I am developing zoo simulator project. It contains three thing types to draw: a map, animal environments and the animals themselves. The map is too big to fit on screen, player needs to move screen to see other parts of it. I am using a timer to draw. On its tick, it calls Invalidate()
for the form being drawing on. In ZooForm_Paint
method, I first draw every thing in the map on mapBuffer
Bitmap. Since mapBuffer
is too big to fit on screen, I draw (on screen) the part of mapBuffer
the player is where.
Unfortunately, it seems that drawing everything in the map (although it may not be viewed) on mapBuffer
slows the game. Can I draw my evironments and animals without need to draw entire map first?
How?
My code:
public void DrawGame(Graphics g, ref Point locationOnMap)
{
this.drawBufferMap();
this.drawMapLocation(g, ref locationOnMap);
}
private void drawBufferMap()
{
Bitmap buffer = new Bitmap(this.map.Size.Width, this.map.Size.Height);
开发者_如何转开发 using (Graphics graphics = Graphics.FromImage(buffer))
{
graphics.DrawImageUnscaled(this.map.Picture, new Point()); // draw entire map
foreach (var item in this.zoo.Environments) // draw all env.
{
graphics.DrawImageUnscaled(item.Picture, item.Bounds.Location);
}
foreach (var item in this.zoo.ILocatables) // draw all ILocatables
{
graphics.DrawImageUnscaled(item.Picture, item.Location);
}
}
if (this.mapBuffer != null)
{
this.mapBuffer.Dispose();
}
this.mapBuffer = buffer;
}
private void drawMapLocation(Graphics g, ref Point location)
{
g.DrawImage(this.mapBuffer, new Rectangle(0, 0, viewSize.Width, viewSize.Height),
new Rectangle(location.X, location.Y, viewSize.Width, viewSize.Height), GraphicsUnit.Pixel);
}
I don't think you are going to get any easy solutions. I can offer a few tips and opinions:
- You seem to be creating a new
BitMap
every time you paint the screen. This is definitely not a good idea, as large bitmaps are absolutely huge in terms of memory. What you probably want to do is create one when your game loads, and then simply clear it and repaint it at every frame. I think this is probably one of the bigger performance issues you have. - There are a number of optimisations you could make afterwards. E.g. you are "rendering" the image that you will end up painting to the screen on the user interface thread. If the rendering process takes long, this will be noticeable. Typically this work happens on a background thread, and then the UI thread just checks if it can repaint using the new image. (I am simplifying things greatly here).

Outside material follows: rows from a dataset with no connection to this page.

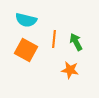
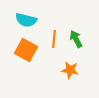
green arrow: moved 3 px up
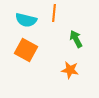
orange line: moved 26 px up
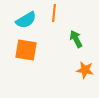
cyan semicircle: rotated 45 degrees counterclockwise
orange square: rotated 20 degrees counterclockwise
orange star: moved 15 px right
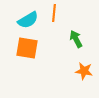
cyan semicircle: moved 2 px right
orange square: moved 1 px right, 2 px up
orange star: moved 1 px left, 1 px down
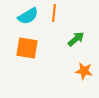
cyan semicircle: moved 4 px up
green arrow: rotated 78 degrees clockwise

- For graphics intensive applications, WinForms is not a particularly good environment, as others have pointed out. You will not get any hardware acceleration at all. Moving to XNA is one option, but if your application is also quite rich in terms of standard WinForms screens and controls, this is probably not an easy option. Another suggested alternative might be WPF, where you might be able to get away with using transformations to move things around, which are hardware accelerated, and are not too dissimilar to a WinForms application (well, you don't need to implement your own buttons, etc).
Hope this helps a bit.
As Daniel pointed out: creating a new bitmap each time you need to draw your map will decrease performance. Reuse the same bitmap over and over instead.

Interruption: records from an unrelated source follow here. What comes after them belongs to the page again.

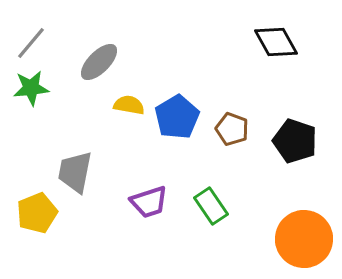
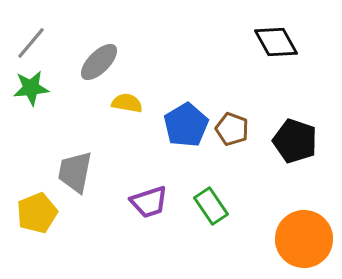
yellow semicircle: moved 2 px left, 2 px up
blue pentagon: moved 9 px right, 8 px down
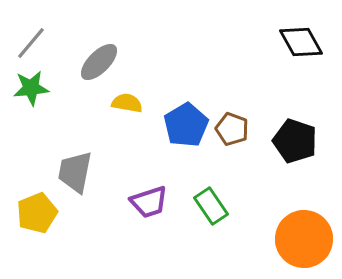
black diamond: moved 25 px right
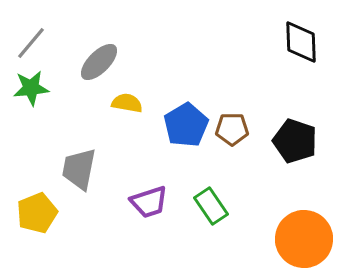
black diamond: rotated 27 degrees clockwise
brown pentagon: rotated 20 degrees counterclockwise
gray trapezoid: moved 4 px right, 3 px up
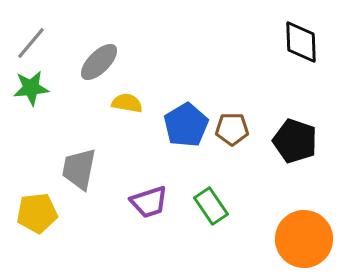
yellow pentagon: rotated 15 degrees clockwise
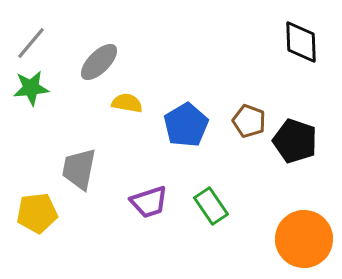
brown pentagon: moved 17 px right, 8 px up; rotated 20 degrees clockwise
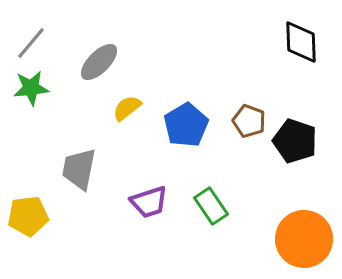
yellow semicircle: moved 5 px down; rotated 48 degrees counterclockwise
yellow pentagon: moved 9 px left, 3 px down
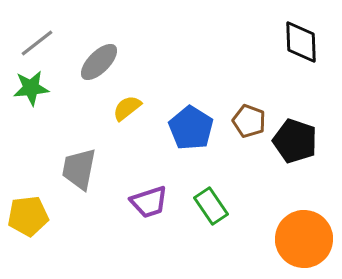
gray line: moved 6 px right; rotated 12 degrees clockwise
blue pentagon: moved 5 px right, 3 px down; rotated 9 degrees counterclockwise
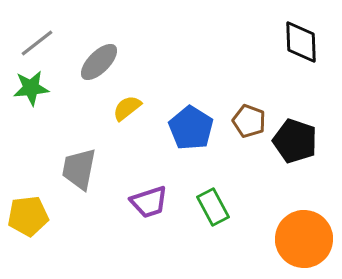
green rectangle: moved 2 px right, 1 px down; rotated 6 degrees clockwise
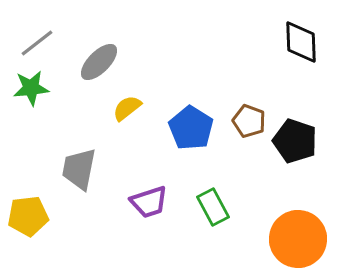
orange circle: moved 6 px left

Creating a bitmap larger that you need is also very bad for performance. If you need it to scroll around, then it's fine. But if you paint a new image each time anyway, then you should just create it exactly the same size you need. Then you can call Graphics.TranslateTransform to compensate for the new coordinates so you can leave your existion code unchanged.
This will make it possible for GDI+ to clip your graphics and simply just don't draw things outside your map bitmap - which will speed things up.